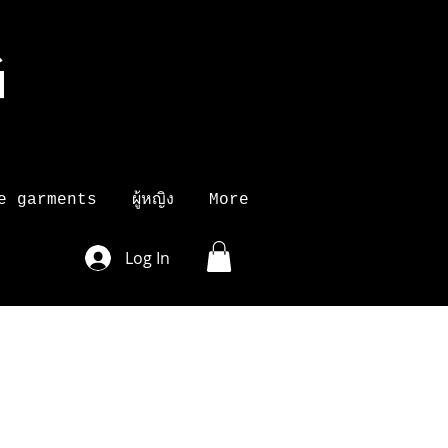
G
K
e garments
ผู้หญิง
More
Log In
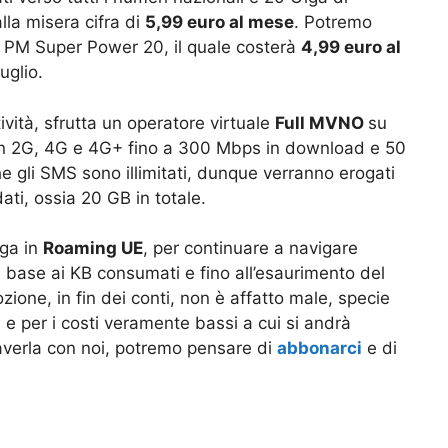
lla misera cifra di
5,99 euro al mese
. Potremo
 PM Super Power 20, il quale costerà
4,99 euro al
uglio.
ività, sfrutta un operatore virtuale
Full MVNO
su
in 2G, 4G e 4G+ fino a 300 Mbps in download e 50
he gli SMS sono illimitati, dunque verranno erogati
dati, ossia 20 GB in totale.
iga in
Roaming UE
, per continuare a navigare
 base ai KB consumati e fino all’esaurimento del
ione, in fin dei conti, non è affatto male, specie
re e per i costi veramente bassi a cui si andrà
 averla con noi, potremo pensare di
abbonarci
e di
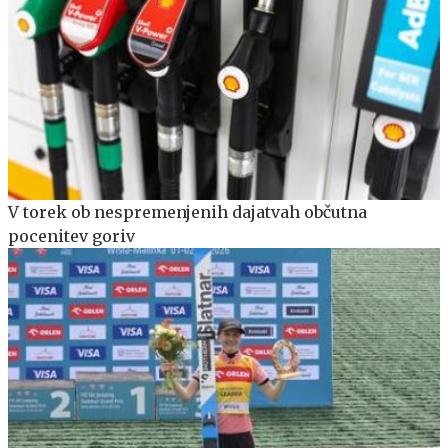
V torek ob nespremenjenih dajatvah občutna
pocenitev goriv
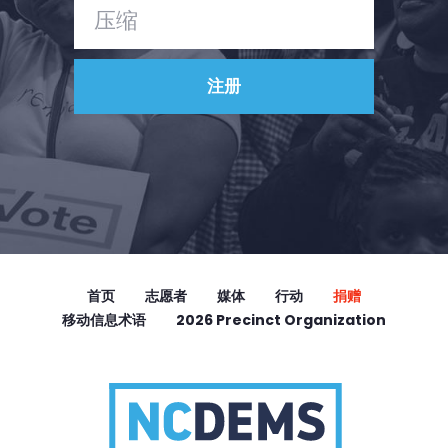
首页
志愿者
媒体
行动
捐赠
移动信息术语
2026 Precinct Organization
----------------
■ What is needed ■
Retype verbatim only the lines beginning with the line that contains "in 2G, 4G e" and ending with the last line of the listing above; pictures are to be excluded.

■ Answer below ■
in 2G, 4G e 4G+ fino a 300 Mbps in download e 50
he gli SMS sono illimitati, dunque verranno erogati
dati, ossia 20 GB in totale.
iga in
Roaming UE
, per continuare a navigare
 base ai KB consumati e fino all’esaurimento del
ione, in fin dei conti, non è affatto male, specie
re e per i costi veramente bassi a cui si andrà
 averla con noi, potremo pensare di
abbonarci
e di
V torek ob nespremenjenih dajatvah občutna
pocenitev goriv
首页
志愿者
媒体
行动
捐赠
移动信息术语
2026 Precinct Organization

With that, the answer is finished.